The Mark 2 Metropolitan Police box, originally designed by the force’s ‘architect surveyor’ Gilbert MacKenzie Trench, was simply street furniture familiar to denizens of London and Glasgow (other forces used boxes of different designs). All that changed in November 1963, when it was reimagined as the outward shape of a time and space machine, bigger on the inside; a magic portal to impossible places in the fourth and fifth dimensions.
Incredibly, Trench’s box has now been internationally recognised as the TARDIS for far longer than it was ever in police service. Originally installed between 1929 and 1938, the boxes were points of direct free telephone access to the nearest police station, for use by police and public alike. Inside would be a stool, a small table, brushes and dusters, an electric fire and a fire extinguisher, any of which might come in handy for officers on the street. If the station needed to contact a patrol officer in that area, the lamp on top flashed to signal an alert. Since the vast majority of homes didn’t have a landline telephone until the 1960s, the police box was a valued beacon of security in British everyday life for nearly four decades.

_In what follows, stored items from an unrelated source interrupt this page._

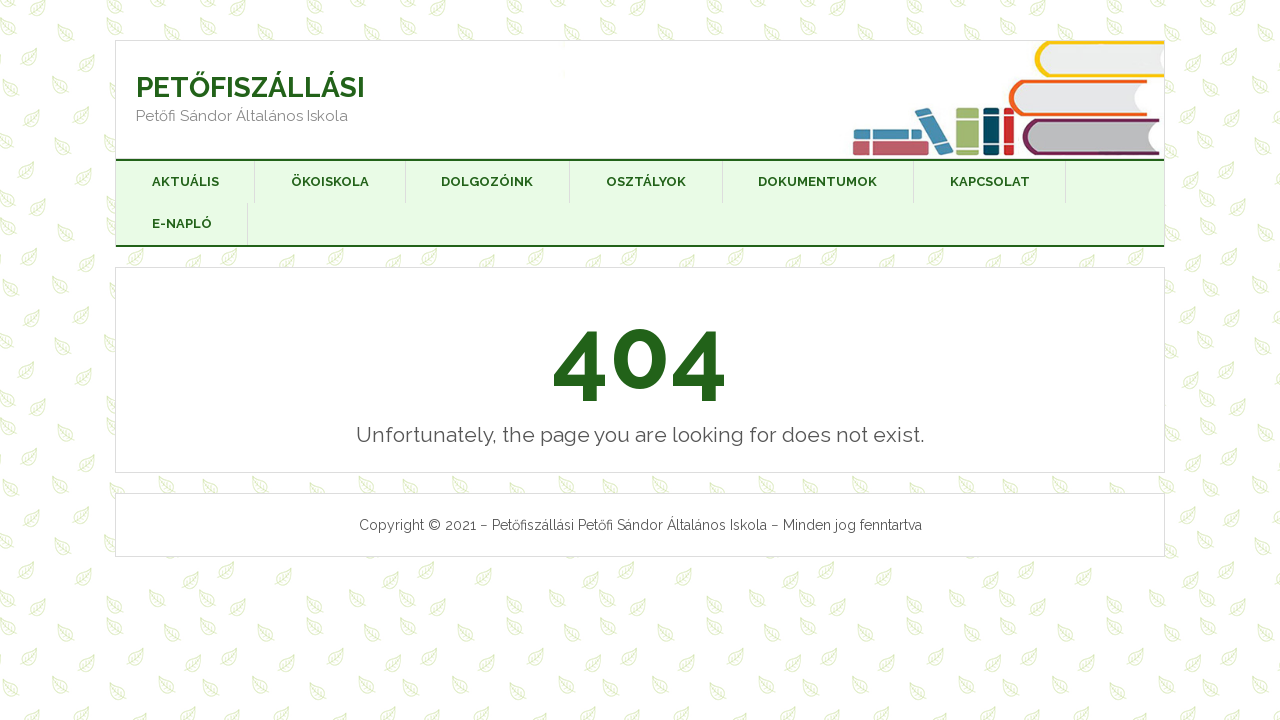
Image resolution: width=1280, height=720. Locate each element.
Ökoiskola (330, 181)
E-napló (182, 223)
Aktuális (185, 181)
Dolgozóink (487, 181)
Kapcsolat (990, 181)
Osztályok (646, 181)
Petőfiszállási (250, 87)
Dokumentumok (817, 181)
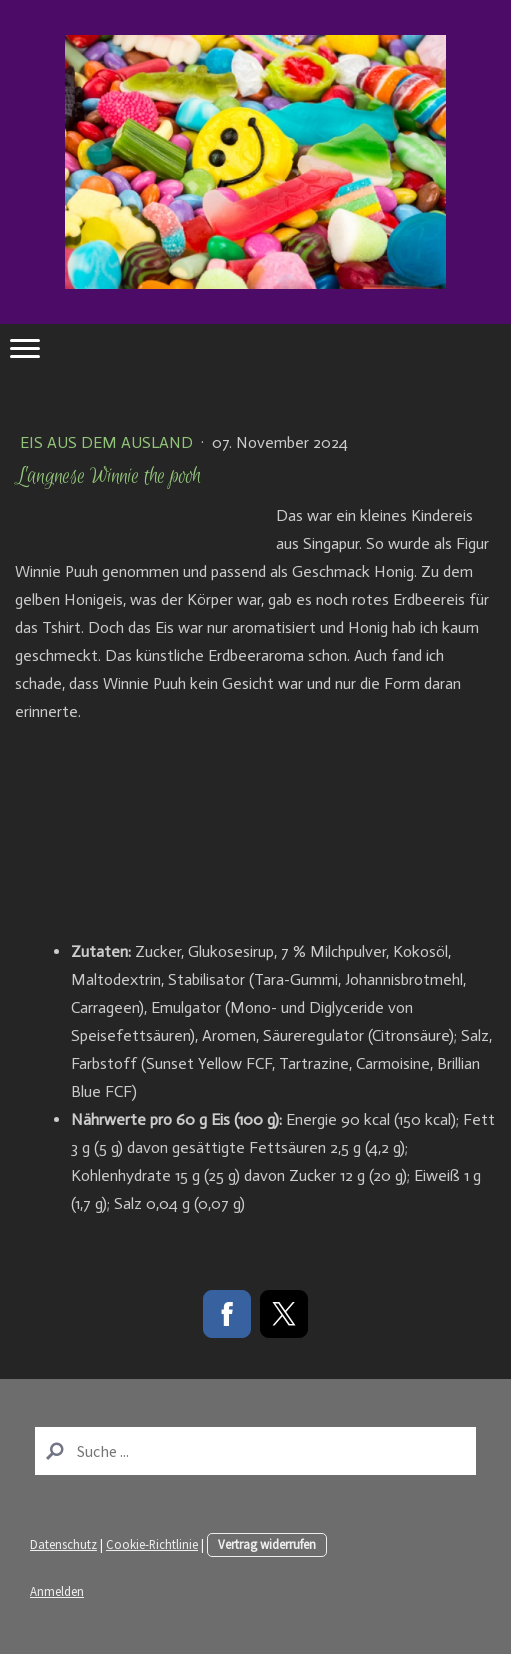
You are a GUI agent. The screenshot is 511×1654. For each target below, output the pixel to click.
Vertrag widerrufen (267, 1544)
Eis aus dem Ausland (108, 442)
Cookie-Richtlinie (152, 1544)
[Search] (255, 1451)
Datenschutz (63, 1544)
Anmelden (57, 1591)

The boxes themselves were essentially small buildings that stood 9ft 4ins (2.8m) tall and 4ft 6ins (1.4m) wide, made of pre-cast concrete (not wood) with a single teak door. The Mark 2 version improved on the original design by changing the sign above the door to read ‘Police Public Call Box’ (from ‘Police Public’) and moving the St John’s Ambulance motif on the door to the panel directly below the window, up from the panel below that. This became the template for the original TARDIS prop designed by Peter Brachacki for An Unearthly Child (aka 100,000 BC, 1963), although it was built a couple of feet shorter than the real thing.